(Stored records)
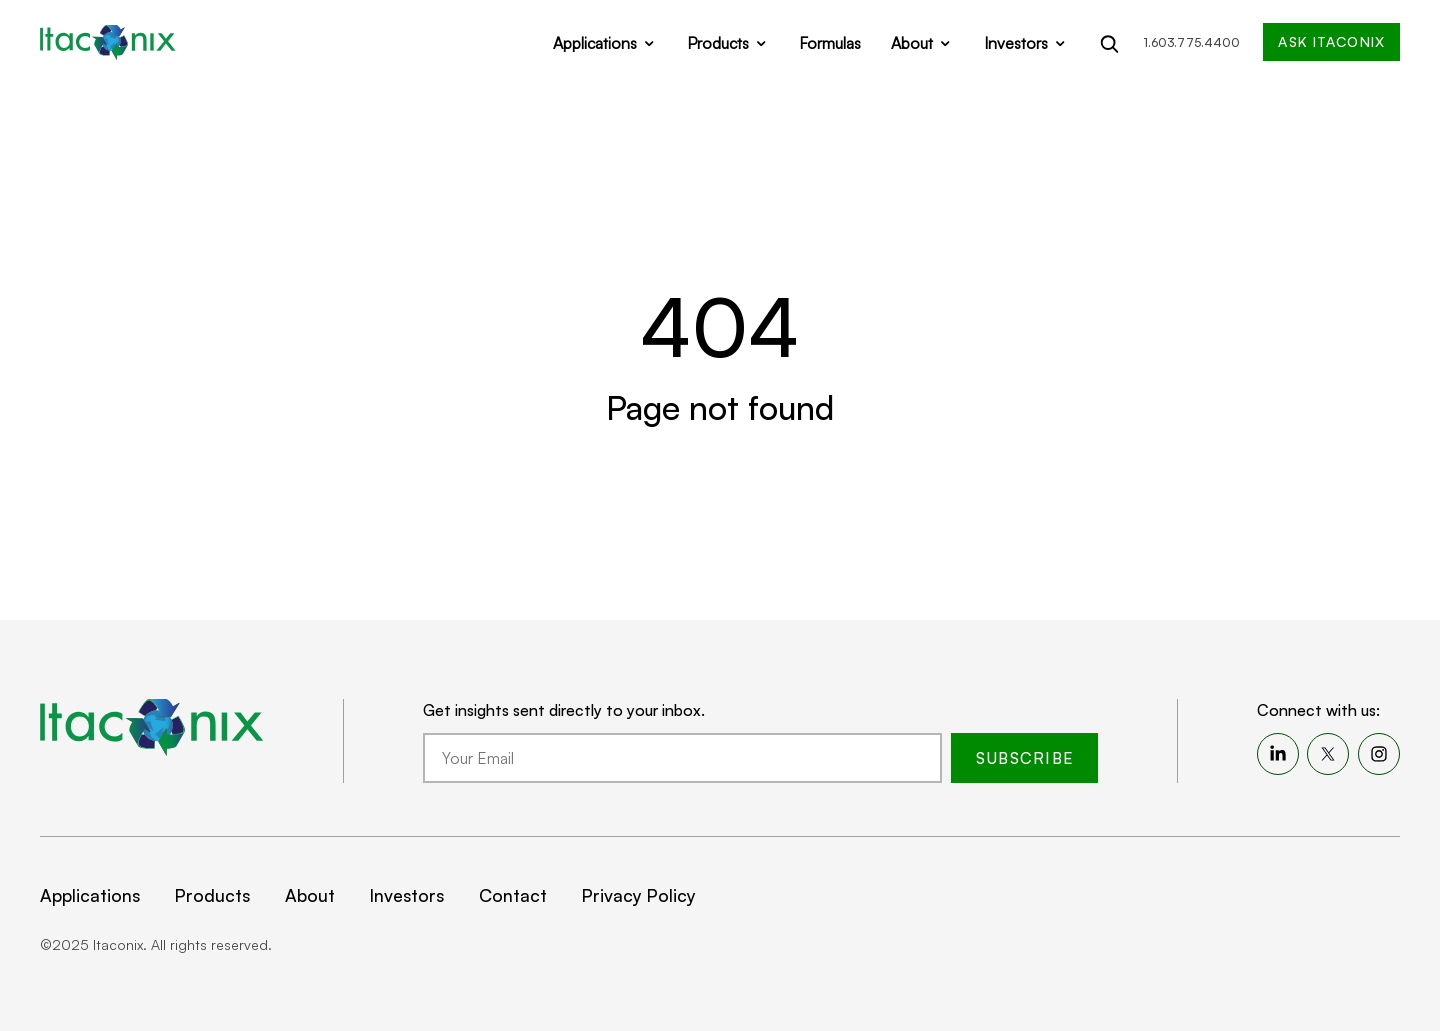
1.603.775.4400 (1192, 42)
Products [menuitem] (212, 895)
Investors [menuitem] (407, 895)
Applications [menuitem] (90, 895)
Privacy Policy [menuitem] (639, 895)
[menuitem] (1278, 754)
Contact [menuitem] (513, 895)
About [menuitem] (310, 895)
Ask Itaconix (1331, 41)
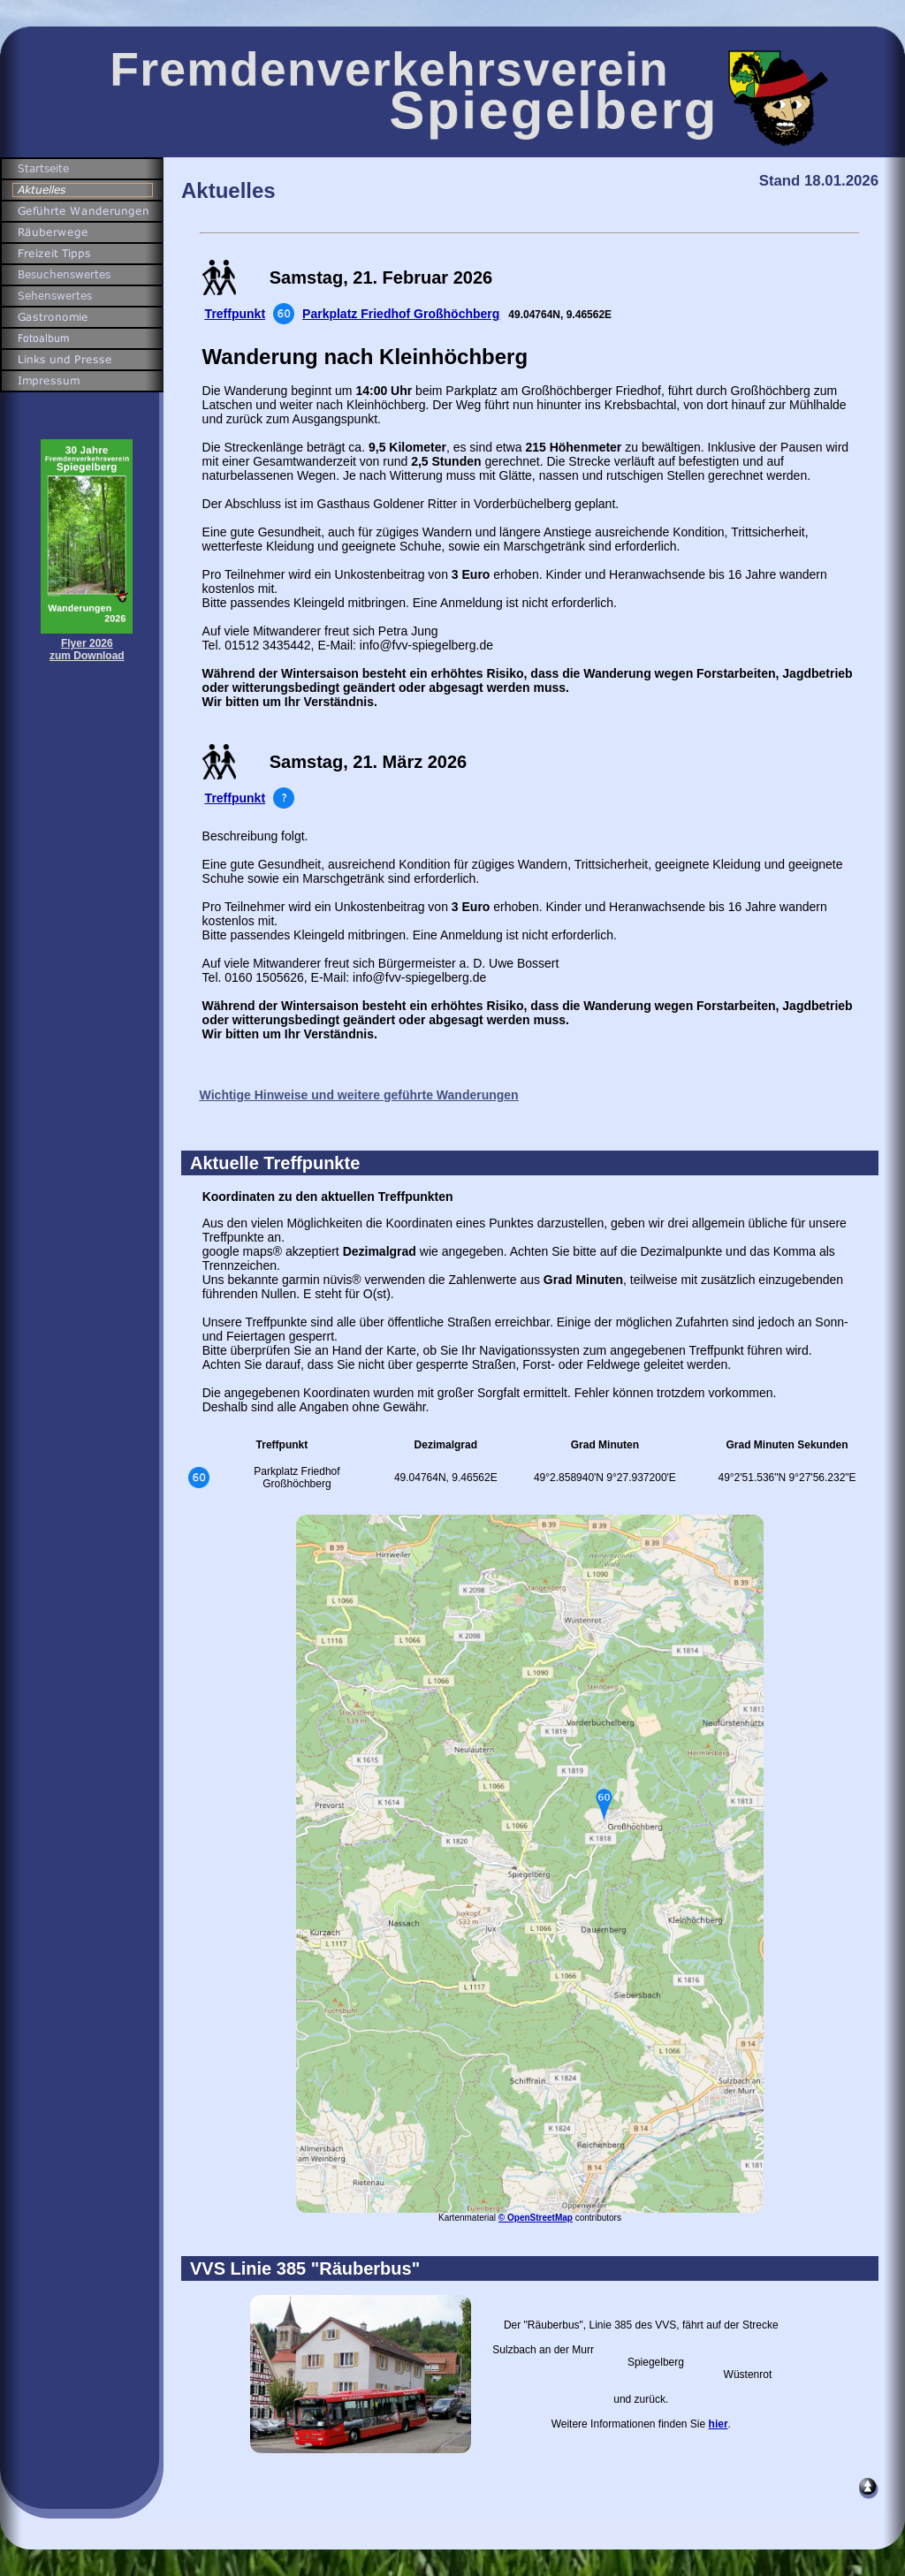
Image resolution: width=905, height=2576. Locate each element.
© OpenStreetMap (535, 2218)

## Exercise details
Where does the word "menuitem" occur in the data? Copy every line that has it.

## Solution below
Products [menuitem] (212, 895)
Investors [menuitem] (407, 895)
Applications [menuitem] (90, 895)
Privacy Policy [menuitem] (639, 895)
[menuitem] (1278, 754)
Contact [menuitem] (513, 895)
About [menuitem] (310, 895)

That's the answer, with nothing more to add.